Untuk itu, dia menghadirkan dua gagasan besar, yaitu sosio-nasionalisme dan
sosio-demokrasi.
Sosio-nasionalisme
adalah nasionalisme yang berpihak, yakni kepada massa-rakyat.
Sosio-nasionalisme menolak borjuisme (kapitalisme) dan keningratan (feodalisme).
Sosio-nasionalisme mencita-citakan sebuah masyarakat yang di dalamnya tidak ada
lagi penindasan dan eksploitasi oleh suatu kelas terhadap kelas tertentu. Atau
pendek kata: sosio-nasionalisme adalah nasionalisme yang menghendaki
“masyarakat tanpa kelas” alias “masyarakat adil dan makmur”.
Untuk
mencapai itu, sosio-nasionalisme menawarkan beberapa hal. Pertama,
sosio-nasionalisme mempromosikan nasionalisme politik (politik nasional yang
berdaulat) dan nasionalisme ekonomi (ekonomi nasional yang berdikari).

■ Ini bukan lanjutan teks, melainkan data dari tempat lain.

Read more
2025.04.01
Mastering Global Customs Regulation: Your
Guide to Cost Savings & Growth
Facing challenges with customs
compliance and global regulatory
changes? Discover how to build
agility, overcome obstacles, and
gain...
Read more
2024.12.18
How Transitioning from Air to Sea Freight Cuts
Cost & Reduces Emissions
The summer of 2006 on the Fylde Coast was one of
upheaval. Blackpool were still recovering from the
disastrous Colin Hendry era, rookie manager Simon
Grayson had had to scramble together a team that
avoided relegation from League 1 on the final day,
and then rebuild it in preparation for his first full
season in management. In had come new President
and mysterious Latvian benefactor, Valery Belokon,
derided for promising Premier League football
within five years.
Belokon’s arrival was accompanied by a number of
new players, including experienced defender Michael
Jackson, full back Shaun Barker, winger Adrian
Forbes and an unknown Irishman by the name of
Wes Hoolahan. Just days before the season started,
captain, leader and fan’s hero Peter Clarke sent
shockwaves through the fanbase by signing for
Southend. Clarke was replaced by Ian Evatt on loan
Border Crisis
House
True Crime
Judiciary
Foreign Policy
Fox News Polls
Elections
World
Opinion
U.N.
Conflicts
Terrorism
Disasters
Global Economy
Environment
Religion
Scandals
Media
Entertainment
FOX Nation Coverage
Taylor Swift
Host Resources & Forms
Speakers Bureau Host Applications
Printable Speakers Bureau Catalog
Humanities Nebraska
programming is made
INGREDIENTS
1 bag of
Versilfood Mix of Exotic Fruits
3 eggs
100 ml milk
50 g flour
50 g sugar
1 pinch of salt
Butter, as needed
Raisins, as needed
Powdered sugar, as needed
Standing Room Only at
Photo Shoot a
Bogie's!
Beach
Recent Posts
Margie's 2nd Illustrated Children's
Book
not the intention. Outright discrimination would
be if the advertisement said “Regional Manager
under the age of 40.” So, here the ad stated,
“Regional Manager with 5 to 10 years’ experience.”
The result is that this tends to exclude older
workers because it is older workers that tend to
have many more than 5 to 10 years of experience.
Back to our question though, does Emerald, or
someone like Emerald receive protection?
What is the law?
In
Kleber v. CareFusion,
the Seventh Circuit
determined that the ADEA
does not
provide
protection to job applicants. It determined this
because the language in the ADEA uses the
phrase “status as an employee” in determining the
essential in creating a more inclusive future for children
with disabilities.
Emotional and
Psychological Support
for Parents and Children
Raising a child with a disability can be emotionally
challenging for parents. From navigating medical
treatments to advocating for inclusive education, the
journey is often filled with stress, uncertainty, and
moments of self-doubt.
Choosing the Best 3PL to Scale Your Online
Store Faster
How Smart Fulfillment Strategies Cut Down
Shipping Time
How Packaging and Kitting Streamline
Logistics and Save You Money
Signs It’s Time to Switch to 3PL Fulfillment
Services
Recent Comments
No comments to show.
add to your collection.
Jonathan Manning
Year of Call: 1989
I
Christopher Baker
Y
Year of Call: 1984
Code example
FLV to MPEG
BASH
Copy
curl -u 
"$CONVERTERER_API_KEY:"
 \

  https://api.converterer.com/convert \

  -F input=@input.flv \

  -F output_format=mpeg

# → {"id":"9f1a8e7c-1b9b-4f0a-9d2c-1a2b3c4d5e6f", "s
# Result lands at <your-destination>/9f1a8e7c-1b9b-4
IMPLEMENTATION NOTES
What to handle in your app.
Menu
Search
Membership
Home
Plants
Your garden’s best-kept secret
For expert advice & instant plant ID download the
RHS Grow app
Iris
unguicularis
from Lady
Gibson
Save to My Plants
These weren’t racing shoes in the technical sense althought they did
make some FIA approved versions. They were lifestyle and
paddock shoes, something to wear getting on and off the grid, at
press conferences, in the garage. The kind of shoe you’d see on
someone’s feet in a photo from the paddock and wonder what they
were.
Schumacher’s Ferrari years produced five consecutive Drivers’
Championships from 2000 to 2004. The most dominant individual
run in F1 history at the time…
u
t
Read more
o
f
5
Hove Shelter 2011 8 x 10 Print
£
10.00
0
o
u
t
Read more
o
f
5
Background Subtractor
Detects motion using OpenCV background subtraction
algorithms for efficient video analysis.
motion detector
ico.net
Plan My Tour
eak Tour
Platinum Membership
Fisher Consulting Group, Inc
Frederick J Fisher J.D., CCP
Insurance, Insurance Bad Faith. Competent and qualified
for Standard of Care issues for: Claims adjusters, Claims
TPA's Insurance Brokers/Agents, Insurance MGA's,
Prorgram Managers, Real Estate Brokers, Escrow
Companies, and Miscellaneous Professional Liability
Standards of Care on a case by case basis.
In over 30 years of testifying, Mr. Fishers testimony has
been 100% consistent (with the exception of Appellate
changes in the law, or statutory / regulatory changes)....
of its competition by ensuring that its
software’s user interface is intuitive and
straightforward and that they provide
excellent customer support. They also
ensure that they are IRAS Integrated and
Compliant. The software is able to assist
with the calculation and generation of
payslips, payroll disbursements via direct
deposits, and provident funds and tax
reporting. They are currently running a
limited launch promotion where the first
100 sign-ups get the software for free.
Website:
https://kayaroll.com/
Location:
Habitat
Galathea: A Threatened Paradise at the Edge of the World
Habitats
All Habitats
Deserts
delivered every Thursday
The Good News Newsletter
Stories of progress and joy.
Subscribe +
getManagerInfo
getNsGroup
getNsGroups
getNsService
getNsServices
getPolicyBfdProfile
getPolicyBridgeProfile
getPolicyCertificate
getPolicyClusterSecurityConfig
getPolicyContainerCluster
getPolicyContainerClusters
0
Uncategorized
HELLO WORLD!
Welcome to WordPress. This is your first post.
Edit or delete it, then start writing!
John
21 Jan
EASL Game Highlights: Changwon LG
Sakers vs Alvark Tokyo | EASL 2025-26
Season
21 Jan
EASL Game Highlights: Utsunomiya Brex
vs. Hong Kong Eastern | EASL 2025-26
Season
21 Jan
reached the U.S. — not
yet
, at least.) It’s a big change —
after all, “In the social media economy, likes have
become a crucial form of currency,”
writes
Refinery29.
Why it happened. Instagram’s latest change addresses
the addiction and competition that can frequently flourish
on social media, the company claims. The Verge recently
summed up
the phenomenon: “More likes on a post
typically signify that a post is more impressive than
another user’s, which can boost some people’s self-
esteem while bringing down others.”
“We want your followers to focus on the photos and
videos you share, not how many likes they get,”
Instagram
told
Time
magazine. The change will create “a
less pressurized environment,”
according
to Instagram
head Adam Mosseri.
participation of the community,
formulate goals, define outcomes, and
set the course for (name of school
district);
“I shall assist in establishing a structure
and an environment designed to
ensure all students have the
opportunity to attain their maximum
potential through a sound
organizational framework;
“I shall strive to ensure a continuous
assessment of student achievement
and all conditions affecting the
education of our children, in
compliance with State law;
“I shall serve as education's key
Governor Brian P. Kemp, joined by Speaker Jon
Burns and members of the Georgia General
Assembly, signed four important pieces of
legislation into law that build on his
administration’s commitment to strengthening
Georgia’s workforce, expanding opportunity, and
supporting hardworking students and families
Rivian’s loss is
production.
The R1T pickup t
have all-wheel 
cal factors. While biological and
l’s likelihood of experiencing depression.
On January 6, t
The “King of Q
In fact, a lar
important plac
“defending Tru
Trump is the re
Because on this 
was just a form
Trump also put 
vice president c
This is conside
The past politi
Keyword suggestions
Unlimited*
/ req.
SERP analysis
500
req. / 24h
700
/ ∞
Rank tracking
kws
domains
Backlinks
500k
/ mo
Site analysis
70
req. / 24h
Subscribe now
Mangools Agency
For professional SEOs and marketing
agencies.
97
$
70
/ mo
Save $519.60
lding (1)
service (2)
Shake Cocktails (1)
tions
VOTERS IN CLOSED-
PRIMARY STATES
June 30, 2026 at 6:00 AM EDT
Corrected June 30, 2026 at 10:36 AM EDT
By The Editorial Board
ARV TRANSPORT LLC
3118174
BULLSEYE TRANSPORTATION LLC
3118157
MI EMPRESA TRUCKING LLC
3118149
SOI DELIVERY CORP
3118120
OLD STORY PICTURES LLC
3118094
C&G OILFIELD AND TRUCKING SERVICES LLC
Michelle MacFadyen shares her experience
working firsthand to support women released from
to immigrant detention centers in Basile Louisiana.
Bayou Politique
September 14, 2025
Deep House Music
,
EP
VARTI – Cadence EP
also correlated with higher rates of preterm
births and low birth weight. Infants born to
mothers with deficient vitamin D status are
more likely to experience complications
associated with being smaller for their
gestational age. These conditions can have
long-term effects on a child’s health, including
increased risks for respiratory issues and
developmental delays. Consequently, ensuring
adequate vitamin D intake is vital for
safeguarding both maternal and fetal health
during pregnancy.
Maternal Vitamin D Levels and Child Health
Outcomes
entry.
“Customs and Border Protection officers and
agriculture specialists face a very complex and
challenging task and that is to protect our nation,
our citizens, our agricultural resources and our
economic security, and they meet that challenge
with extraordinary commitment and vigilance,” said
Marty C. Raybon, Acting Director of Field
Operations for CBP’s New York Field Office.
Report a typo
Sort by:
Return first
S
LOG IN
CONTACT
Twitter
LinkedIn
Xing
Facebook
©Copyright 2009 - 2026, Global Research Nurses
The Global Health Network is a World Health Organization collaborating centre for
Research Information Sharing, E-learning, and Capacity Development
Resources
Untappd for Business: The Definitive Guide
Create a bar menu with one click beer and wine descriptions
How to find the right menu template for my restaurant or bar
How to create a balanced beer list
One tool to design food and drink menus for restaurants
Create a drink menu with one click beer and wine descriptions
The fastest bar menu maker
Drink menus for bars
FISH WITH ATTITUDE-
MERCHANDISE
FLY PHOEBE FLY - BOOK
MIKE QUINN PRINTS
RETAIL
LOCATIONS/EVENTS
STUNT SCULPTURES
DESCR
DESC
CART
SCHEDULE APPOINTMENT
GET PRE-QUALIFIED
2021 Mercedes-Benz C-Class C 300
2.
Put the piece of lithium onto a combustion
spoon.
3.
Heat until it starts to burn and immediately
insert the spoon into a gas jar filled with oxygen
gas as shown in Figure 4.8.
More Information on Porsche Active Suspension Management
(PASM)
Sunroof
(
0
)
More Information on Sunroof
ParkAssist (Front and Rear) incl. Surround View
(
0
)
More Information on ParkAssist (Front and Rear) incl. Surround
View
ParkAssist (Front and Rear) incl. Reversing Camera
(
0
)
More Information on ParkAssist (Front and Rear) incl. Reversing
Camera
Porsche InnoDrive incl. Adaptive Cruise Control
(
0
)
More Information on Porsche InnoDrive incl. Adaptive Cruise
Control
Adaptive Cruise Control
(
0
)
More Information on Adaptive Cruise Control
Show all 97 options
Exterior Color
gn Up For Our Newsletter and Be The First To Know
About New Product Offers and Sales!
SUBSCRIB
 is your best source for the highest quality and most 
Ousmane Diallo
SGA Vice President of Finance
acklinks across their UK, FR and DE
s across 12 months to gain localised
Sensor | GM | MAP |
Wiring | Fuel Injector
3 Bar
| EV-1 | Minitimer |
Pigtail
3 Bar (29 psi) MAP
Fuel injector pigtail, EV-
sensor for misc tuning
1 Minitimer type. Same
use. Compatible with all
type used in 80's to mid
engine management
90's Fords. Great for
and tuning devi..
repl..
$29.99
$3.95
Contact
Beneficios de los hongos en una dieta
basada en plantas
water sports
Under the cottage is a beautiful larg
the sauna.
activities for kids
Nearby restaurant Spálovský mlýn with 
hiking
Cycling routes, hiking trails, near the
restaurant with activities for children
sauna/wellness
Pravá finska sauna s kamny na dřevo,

Nasionalisme politik menjamin penyelenggaraan kekuasaan politik negara Republik
Indonesia tidak direcoki, apalagi didikte, oleh bangsa atau kekuatan asing.
Sementara nasionalisme ekonomi memastikan kedaulatan negara terhadap seluruh
kekayaan ekonomi nasional.
Kedua, sosio-nasionalisme menempatkan
kemerdekan nasional hanya sebagai “jembatan emas” untuk mencapai cita-cita
perjuangan yang lebih tinggi, yakni masyarakat adil dan makmur. Dengan
demikian, tujuan akhir perjuangan nasional bangsa Indonesia bukanlah pada
terbentuknya negara merdeka saja, melainkan terwujudnya masyarakat adil dan
makmur.
Ketiga, sosio-nasionalisme mengawinkan
antara semangat kebangsaan dan kemanusiaan. Dengan begitu, sosio-nasionalisme
mencegah nasionalisme Indonesia terjebak dalam nasionalisme sempit atau
chauvinis. Selain itu, sosio-nasionalisme menganggap perjuangan untuk
emansipasi nasional tidak terpisahkan dengan perjuangan bangsa-bangsa di
seluruh dunia untuk mewujudkan dunia yang adil dan beradab.
Dengan tiga
hal tadi, saya kira, kontribusi sosio-nasionalisme adalah menyediakan koridor
yang aman bagi perjuangan nasional Indonesia menuju cita-cita akhirnya, yaitu
masyarakat adil dan makmur. Dengan koridor itu, perjuangan nasional Indonesia
tidak berhenti pada pintu gerbang kemerdekaan, tetapi berlanjut hingga
masyarakat tanpa penindasan dan penghisapan terbentuk.
Kemudian
tawaran sosio-demokrasi. Sosio-demokrasi adalah antitesa dari demokrasi
parlementer yang dihasilkan oleh Revolusi Perancis. Sosio-demokrasi juga
menegaskan keberpihakan, yakni kepada rakyat-marhaen. Secara harfiah
sosio-demokrasi berarti demokrasi masyarakat atau demokrasi massa-rakyat.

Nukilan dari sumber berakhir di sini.